Men with painful bone metastases from prostate cancer may be able to achieve clinically meaningful improvements in pain and quality of life (QOL) as early as 10 days after undergoing radiotherapy, according to the results of a secondary analysis of the NCIC Clinical Trials Group Symptom Control Trial SC.23 (NCIC CTG SC.23).
“This study is the first to report significant improvements in certain domains of QOL in those who responded to radiotherapy as early as 10 days after treatment for painful bone metastases using the international consensus endpoints and Quality of Life Questionnaire Bone Metastases Module-22 (QLQ-BM22),” Rachel McDonald, MD, of the Odette Cancer Centre, Sunnybrook Health Sciences Centre, Toronto, and colleagues wrote in JAMA Oncology. “At day 10, responders had significantly greater reductions in pain and pain characteristics and better improvements in functional interference and psychosocial aspects compared with nonresponders.”

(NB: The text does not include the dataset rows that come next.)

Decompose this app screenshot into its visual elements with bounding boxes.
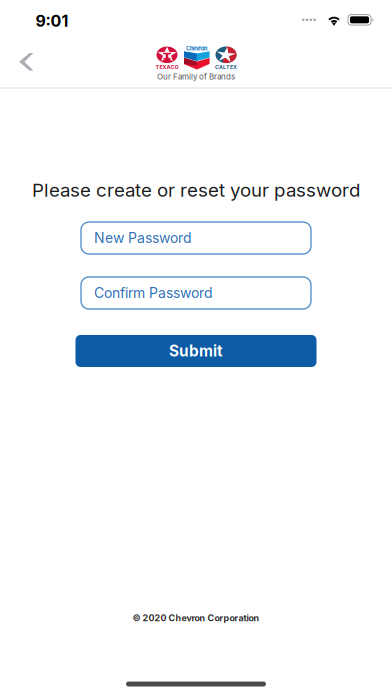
staticText: © 2020 Chevron Corporation — [132, 613, 260, 623]
button[interactable]: Submit — [76, 335, 316, 367]
button[interactable]: Back — [6, 39, 46, 85]
staticText: 9:01 — [36, 11, 68, 31]
button[interactable]: New Password — [81, 222, 311, 254]
staticText: New Password — [94, 230, 192, 246]
staticText: Our Family of Brands — [157, 72, 235, 81]
staticText: Please create or reset your password — [32, 179, 360, 201]
staticText: Chevron — [186, 45, 207, 52]
staticText: TEXACO — [156, 64, 178, 70]
staticText: Submit — [169, 342, 223, 360]
staticText: CALTEX — [215, 64, 237, 70]
staticText: Confirm Password — [94, 284, 213, 301]
button[interactable]: Confirm Password — [81, 277, 311, 309]
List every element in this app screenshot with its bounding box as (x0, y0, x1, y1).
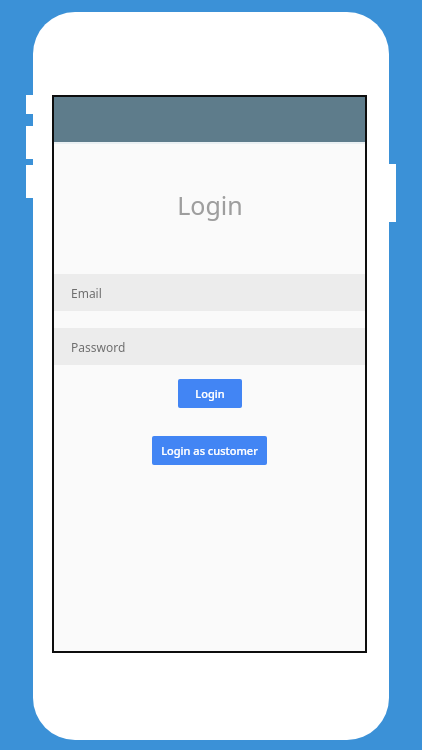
button[interactable]: Password (54, 328, 365, 365)
staticText: Login as customer (161, 443, 258, 458)
staticText: Login (177, 188, 243, 222)
staticText: Login (195, 386, 225, 401)
button[interactable]: Email (54, 274, 365, 311)
button[interactable]: Login as customer (152, 436, 267, 465)
staticText: Password (71, 339, 126, 355)
staticText: Email (71, 285, 102, 301)
button[interactable]: Login (178, 379, 242, 408)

Recently, researchers have developed specific tools to evaluated QOL in patients with palliative cancer and those with bone metastases. Increased pain is associated with a lower QOL in patients with painful bone metastases and a reduction in pain after radiation is thought to improve QOL.
McDonald and colleagues wanted to evaluate pain and QOL at 10 and 42 days after radiotherapy. The study included 298 patients from 23 Canadian centers. The trial treated patients with a single 8-Gy radiotherapy dose for one or two bone metastases. Pain score and analgesic intake at baseline and days 10 and 42 were evaluated. Self-reported QOL was reported using the QLQ-BM22 and the European Organisation for Research and Treatment of Cancer Quality of Life Questionnaire Core 15 Palliative (QLQ-C15-PAL).
About 40% of patients responded to radiotherapy at day 10 and 38.9% at day 42. Compared with nonresponders, patients with a pain response had a greater reduction in pain (mean reduction 17 vs 1.8; P = .002) and pain characteristics (mean reduction 12.8 vs 1.1; P = .002) at day 10. Responders also had greater improvement in functional interference (mean increase 11.6 vs 3.6; P = .01) and psychosocial aspects (mean increase of 1.2 points in responders vs mean decrease of 2.2 points in nonresponders; P = .04).
“These results confirm that radiotherapy for painful bone metastases can improve pain and QOL quickly after treatment and therefore should be offered even for those with a limited expected survival,” the researchers wrote.
Looking at QOL outcomes, responders to radiotherapy had significantly greater improvements in the physical (P < .001), emotional (P < .001), and global domains (P < .001) of QLQ-C15-PAL compared with nonresponders.
At day 42, responders to radiotherapy also had greater reductions in pain, fatigue, appetite, and constipation on QLQ-C15-PAL compared with nonresponders, and greater improvements in painful sites, pain characteristics, functional interference, and psychosocial aspects.
“Because the main purpose of radiotherapy was pain relief, the most significantly improved QOL outcomes in the present study were pain-related outcomes, such as pain characteristics, number of painful sites, and functional interference,” the researchers wrote. “The QOL items that were not expected to improve with pain reduction, including dyspnea and insomnia, did not significantly improve in responders. Thus, physicians should use other more appropriate treatment modalities to address these symptoms separately.”
In an accompanying editorial, Charles R. Thomas Jr, MD, of Oregon Health and Science University, wrote, “The current study is a step forward from an earlier study that found early pain relief because all patients in the NCIC CTG SC.23 received the same 8-Gy single-fraction external beam radiotherapy. Early pain relief may be a surrogate de facto marker of future short-term improved QOL. In fact, the current trial may be immediately beneficial to patients with advanced disease and their respective caregivers and health care practitioners.”